Toccherà a chi crea valore e la necessità delle riforme

È una fotografia vera. Toccherà alle imprese e ai manager. Ai campioni del nostro sistema economico, ai leader di mercato: da Intesa Sanpaolo a Cassa Depositi e Prestiti, da FCA a  Webuild, da Enel a Saipem, da Poste Italiane a Sace, da FS Italiane a Barilla, da Coesia a Pirelli. E con loro il sistema del turismo, il sistema dell’arte e della cultura, le piccole e medie imprese, il mondo dell’agricoltura, del volontariato, delle partite iva, delle cooperative e della sanità. Ancora una volta a fare la differenza dovrà essere la parte del paese che si rimbocca le mani e produce, quella che rappresenta milioni di lavoratori, che opera nelle condizioni tra le peggiori d’Europa e pure è brillante. A costoro spetta il compito di tenere in piedi il paese e di rimetterlo in moto.  Avremo un autunno torrido.
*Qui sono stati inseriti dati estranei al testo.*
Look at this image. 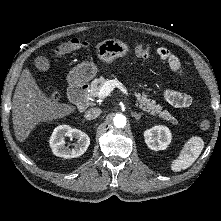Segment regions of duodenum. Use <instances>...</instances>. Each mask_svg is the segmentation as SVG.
Listing matches in <instances>:
<instances>
[{
	"mask_svg": "<svg viewBox=\"0 0 221 221\" xmlns=\"http://www.w3.org/2000/svg\"><path fill=\"white\" fill-rule=\"evenodd\" d=\"M89 86L83 81H73L69 87V97L80 110H84L88 103Z\"/></svg>",
	"mask_w": 221,
	"mask_h": 221,
	"instance_id": "duodenum-1",
	"label": "duodenum"
}]
</instances>
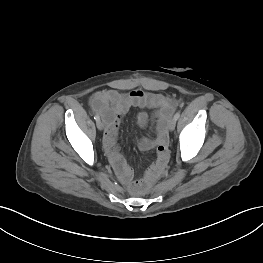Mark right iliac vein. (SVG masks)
<instances>
[{"label": "right iliac vein", "mask_w": 263, "mask_h": 263, "mask_svg": "<svg viewBox=\"0 0 263 263\" xmlns=\"http://www.w3.org/2000/svg\"><path fill=\"white\" fill-rule=\"evenodd\" d=\"M96 125H97V128H98L99 130H103V128H104V124H103L102 121H100V120L97 121Z\"/></svg>", "instance_id": "obj_1"}]
</instances>
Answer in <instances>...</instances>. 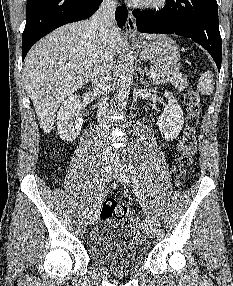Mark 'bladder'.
Listing matches in <instances>:
<instances>
[{"instance_id":"1","label":"bladder","mask_w":233,"mask_h":286,"mask_svg":"<svg viewBox=\"0 0 233 286\" xmlns=\"http://www.w3.org/2000/svg\"><path fill=\"white\" fill-rule=\"evenodd\" d=\"M87 248L94 265L109 271L138 269L150 252L141 233L111 218L102 219L92 231Z\"/></svg>"}]
</instances>
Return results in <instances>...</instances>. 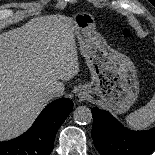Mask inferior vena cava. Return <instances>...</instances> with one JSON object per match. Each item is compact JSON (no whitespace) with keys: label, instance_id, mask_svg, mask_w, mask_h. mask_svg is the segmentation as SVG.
I'll list each match as a JSON object with an SVG mask.
<instances>
[{"label":"inferior vena cava","instance_id":"602c4592","mask_svg":"<svg viewBox=\"0 0 155 155\" xmlns=\"http://www.w3.org/2000/svg\"><path fill=\"white\" fill-rule=\"evenodd\" d=\"M64 89L58 85H51L45 88L43 95L47 99H53L63 94Z\"/></svg>","mask_w":155,"mask_h":155}]
</instances>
Le piazze ribolliranno di rabbia e di dolore. Il paese pagherà un prezzo altissimo per via di debiti antichi e di colpe moderne. L’autunno caldo del 1969 portò allo Statuto dei lavoratori. L’autunno torrido del 2020 deve almeno portare a quelle riforme strutturali che rendano il nostro paese meno vetusto ed inefficiente dell’attuale. È il minimo che questa classe politica possa fare. Poi non resteranno che i forconi.